Sherman likened the system to the bar codes that are ubiquitous on merchandise bought in stores, but instead of appearing in print on the package, the code would be embedded in the digital content. It would include any limitations on the use of the music, such as an expiration in a set number of days. The code would present a range of opportunities for offering music over the Internet in different ways, Sherman said. For instance, a user might want to buy one-time access to a database of 100 songs that can be played during a party.
"The idea would be that you would have encoded in the header of the file the information that rights holders would need to track the royalty payments for those uses," Sherman said. "You just need to have a standardised way of doing that."

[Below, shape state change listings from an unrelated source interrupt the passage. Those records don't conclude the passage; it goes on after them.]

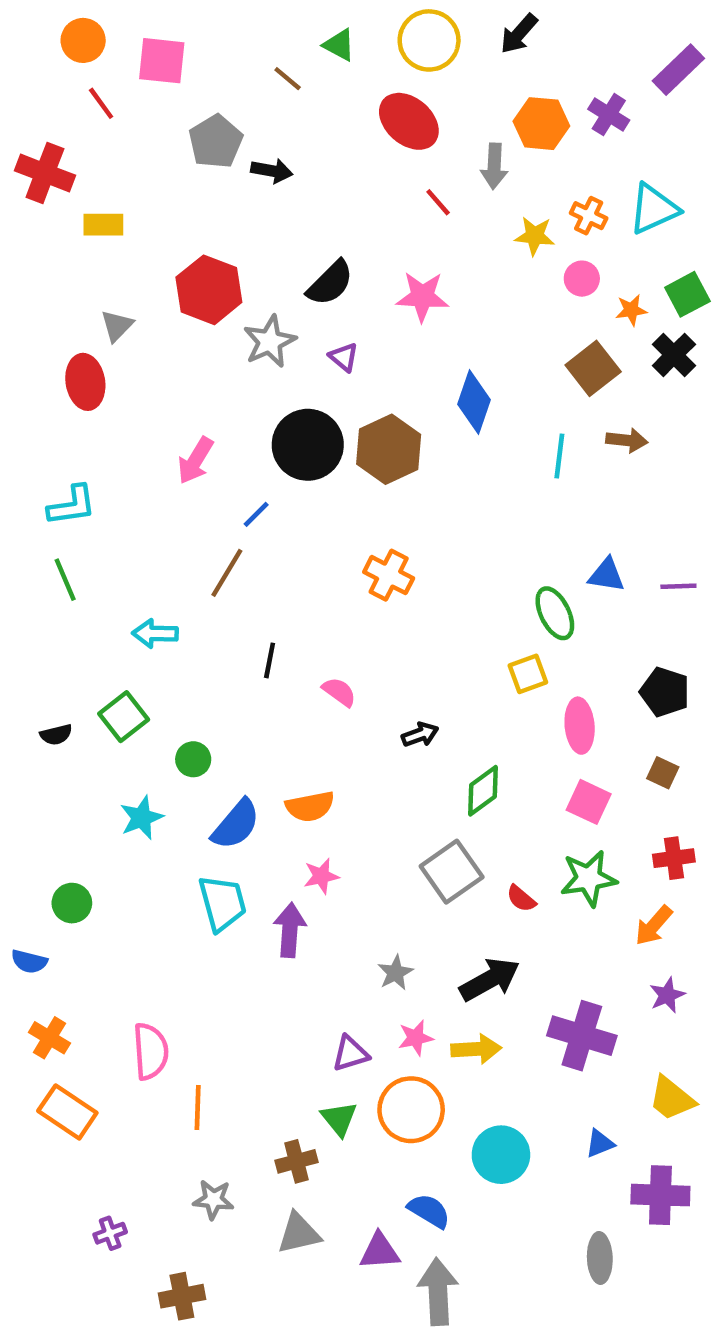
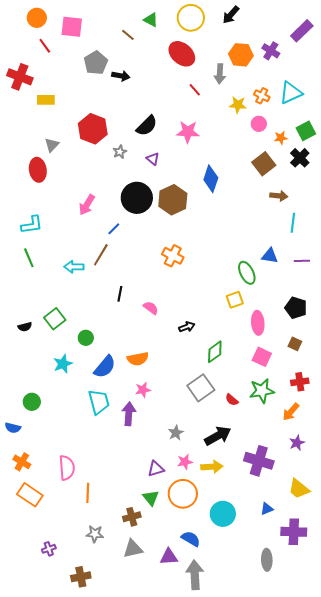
gray star: (270, 341) -> (120, 152), size x0.6
cyan line: (559, 456) -> (293, 223), moved
cyan arrow: (155, 633) -> (74, 267), moved

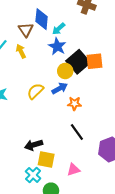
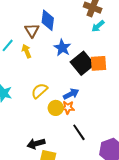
cyan arrow: (59, 29) -> (98, 26), moved
yellow circle: (65, 71) -> (56, 108), moved
blue arrow: (60, 88) -> (71, 94), moved
orange star: (74, 104) -> (68, 107), moved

The project will seek to involve other music industry players, including distributors and retailers, Sherman said. He also stressed that the design of the new system will build on existing practices to the extent possible and incorporate features that support different sale, licensing and tracking activities that the industry feels are vital to the future of on-line music commerce.
The RIAA claims a standardised identification system for sound recordings would accelerate the digital delivery of music on the Internet. The association, meanwhile, remains embroiled in a copyright infringement lawsuit against Napster, the file-sharing company that allows Internet users to find and download digital music from each other's PCs.
A US federal appeals court in California last week heard arguments in the case in which the RIAA says Napster's file-trading service should be shut down because it is violating copyright law. Napster has argued that the file-sharing technology it uses is legal under the "fair use" provisions of US copyright law. It is expected to take months before the court rules on whether Napster's service will have to shut down.
The standard that the RIAA hopes to develop would identify files being exchanged through file-sharing technologies, even free ones such as Napster, Sherman said. "This is going to be a better system," Sherman said.
The RIAA hopes the standardised system will be finished by the middle of next year.